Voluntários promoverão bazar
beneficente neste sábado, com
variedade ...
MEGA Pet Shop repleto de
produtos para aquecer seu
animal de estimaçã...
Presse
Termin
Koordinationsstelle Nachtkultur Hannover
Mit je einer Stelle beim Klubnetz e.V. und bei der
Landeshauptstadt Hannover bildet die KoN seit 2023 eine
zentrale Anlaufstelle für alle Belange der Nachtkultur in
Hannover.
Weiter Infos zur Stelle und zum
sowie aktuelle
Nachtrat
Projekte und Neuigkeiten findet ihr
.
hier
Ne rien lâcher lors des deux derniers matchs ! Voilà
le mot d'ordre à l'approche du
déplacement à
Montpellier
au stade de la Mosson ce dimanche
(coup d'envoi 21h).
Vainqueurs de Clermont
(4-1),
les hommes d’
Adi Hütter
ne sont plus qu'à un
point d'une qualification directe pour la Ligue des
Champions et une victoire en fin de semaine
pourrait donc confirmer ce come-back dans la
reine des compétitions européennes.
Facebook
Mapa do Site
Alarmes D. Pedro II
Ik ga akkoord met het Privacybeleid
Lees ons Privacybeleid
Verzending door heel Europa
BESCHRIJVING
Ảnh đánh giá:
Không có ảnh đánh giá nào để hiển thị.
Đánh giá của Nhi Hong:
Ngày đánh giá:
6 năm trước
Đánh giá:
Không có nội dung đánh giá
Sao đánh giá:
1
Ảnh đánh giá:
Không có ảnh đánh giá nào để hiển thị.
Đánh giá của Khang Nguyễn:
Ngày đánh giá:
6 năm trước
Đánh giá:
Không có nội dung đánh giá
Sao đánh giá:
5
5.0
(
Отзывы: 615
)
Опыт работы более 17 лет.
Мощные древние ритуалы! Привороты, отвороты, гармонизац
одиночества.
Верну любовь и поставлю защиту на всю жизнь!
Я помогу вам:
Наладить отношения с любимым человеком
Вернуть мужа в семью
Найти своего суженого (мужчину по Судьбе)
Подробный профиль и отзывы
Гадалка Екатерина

▶ Problem details
The records must be given again in full, exactly as shown.

▶ Your response
Voluntários promoverão bazar
beneficente neste sábado, com
variedade ...
MEGA Pet Shop repleto de
produtos para aquecer seu
animal de estimaçã...
Presse
Termin
Koordinationsstelle Nachtkultur Hannover
Mit je einer Stelle beim Klubnetz e.V. und bei der
Landeshauptstadt Hannover bildet die KoN seit 2023 eine
zentrale Anlaufstelle für alle Belange der Nachtkultur in
Hannover.
Weiter Infos zur Stelle und zum
sowie aktuelle
Nachtrat
Projekte und Neuigkeiten findet ihr
.
hier
Ne rien lâcher lors des deux derniers matchs ! Voilà
le mot d'ordre à l'approche du
déplacement à
Montpellier
au stade de la Mosson ce dimanche
(coup d'envoi 21h).
Vainqueurs de Clermont
(4-1),
les hommes d’
Adi Hütter
ne sont plus qu'à un
point d'une qualification directe pour la Ligue des
Champions et une victoire en fin de semaine
pourrait donc confirmer ce come-back dans la
reine des compétitions européennes.
Facebook
Mapa do Site
Alarmes D. Pedro II
Ik ga akkoord met het Privacybeleid
Lees ons Privacybeleid
Verzending door heel Europa
BESCHRIJVING
Ảnh đánh giá:
Không có ảnh đánh giá nào để hiển thị.
Đánh giá của Nhi Hong:
Ngày đánh giá:
6 năm trước
Đánh giá:
Không có nội dung đánh giá
Sao đánh giá:
1
Ảnh đánh giá:
Không có ảnh đánh giá nào để hiển thị.
Đánh giá của Khang Nguyễn:
Ngày đánh giá:
6 năm trước
Đánh giá:
Không có nội dung đánh giá
Sao đánh giá:
5
5.0
(
Отзывы: 615
)
Опыт работы более 17 лет.
Мощные древние ритуалы! Привороты, отвороты, гармонизац
одиночества.
Верну любовь и поставлю защиту на всю жизнь!
Я помогу вам:
Наладить отношения с любимым человеком
Вернуть мужа в семью
Найти своего суженого (мужчину по Судьбе)
Подробный профиль и отзывы
Гадалка Екатерина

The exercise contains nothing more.